1

I am beginning to learn MapReduce with the mrjob python package. mrjob documentation lists the following snippet as an example MapReduce script.

"""The classic MapReduce job: count the frequency of words.
"""
from mrjob.job import MRJob
import re

WORD_RE = re.compile(r"[\w']+")


class MRWordFreqCount(MRJob):

    def mapper(self, _, line):
        for word in WORD_RE.findall(line):
            yield (word.lower(), 1)

    def combiner(self, word, counts):
        yield (word, sum(counts))

    def reducer(self, word, counts):
        yield (word, sum(counts))


 if __name__ == '__main__':
     MRWordFreqCount.run()

I understand how this algorithm generally works, what the combiner (which is not required to run) does, and how reducers run on shuffled and sorted values from the mappers and combiners.

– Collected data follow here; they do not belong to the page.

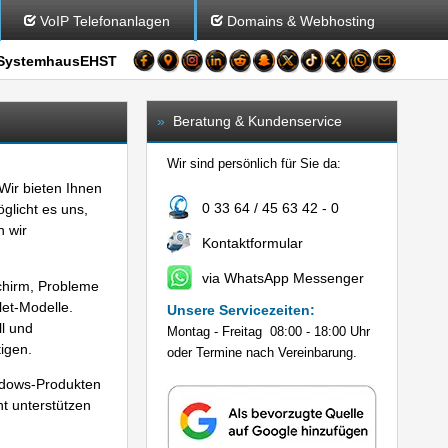
VoIP Telefonanlagen
Domains & Webhosting
SystemhausEHST
»
Beratung & Kundenservice
Wir sind persönlich für Sie da:
 Wir bieten Ihnen
0 33 64 / 45 63 42 - 0
glicht es uns,
n wir
Kontaktformular
via WhatsApp Messenger
schirm, Probleme
et-Modelle.
Unsere Servicezeiten:
ll und
Montag - Freitag 08:00 - 18:00 Uhr
igen.
oder Termine nach Vereinbarung.
indows-Produkten
nt unterstützen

However, I do not understand how the reducers come up with a single value. Aren't there different reduce processes running on different nodes of a cluster? How do these reduce functions come up with a single answer if only certain shuffled key-values pairs are sent to certain reducers by the partitioners?

I guess I'm confused about how the output from various reducers are combined into a single answer.

dangerChihuahua007
  • 20,299
  • 35
  • 117
  • 206

2 Answers2

2

Basically, all the values which have the same key go to a single reducer. So even if there are multiple reducers, each reducer has all the data required for one single key.

Read Q
  • 1,405
  • 2
  • 14
  • 26
0

The short answer is they don't. As you correctly notice, all results would have to be sent to a single reducer, to get a single result.

You should generally expect to do some post-processing of the output of your map-reduce job. The job does the heavy chrunching, but each reducer outputs individual results.

You would normally do your processing in a different environment, but more often than not, I simply end up adding an extra job (taking the output of the first job as input) with an identity mapper (that does no processing of the data) that emits everything to a single reducer (all values emitted by the mapper share the same key). This reducer can then do the final aggregation of results. This may not always be an efficient and fast solution to getting an aggregated result, but sometimes, the overhead is small enough, that it's easier to just keep everything in 1 mrjob class.

jkgeyti
  • 2,344
  • 18
  • 31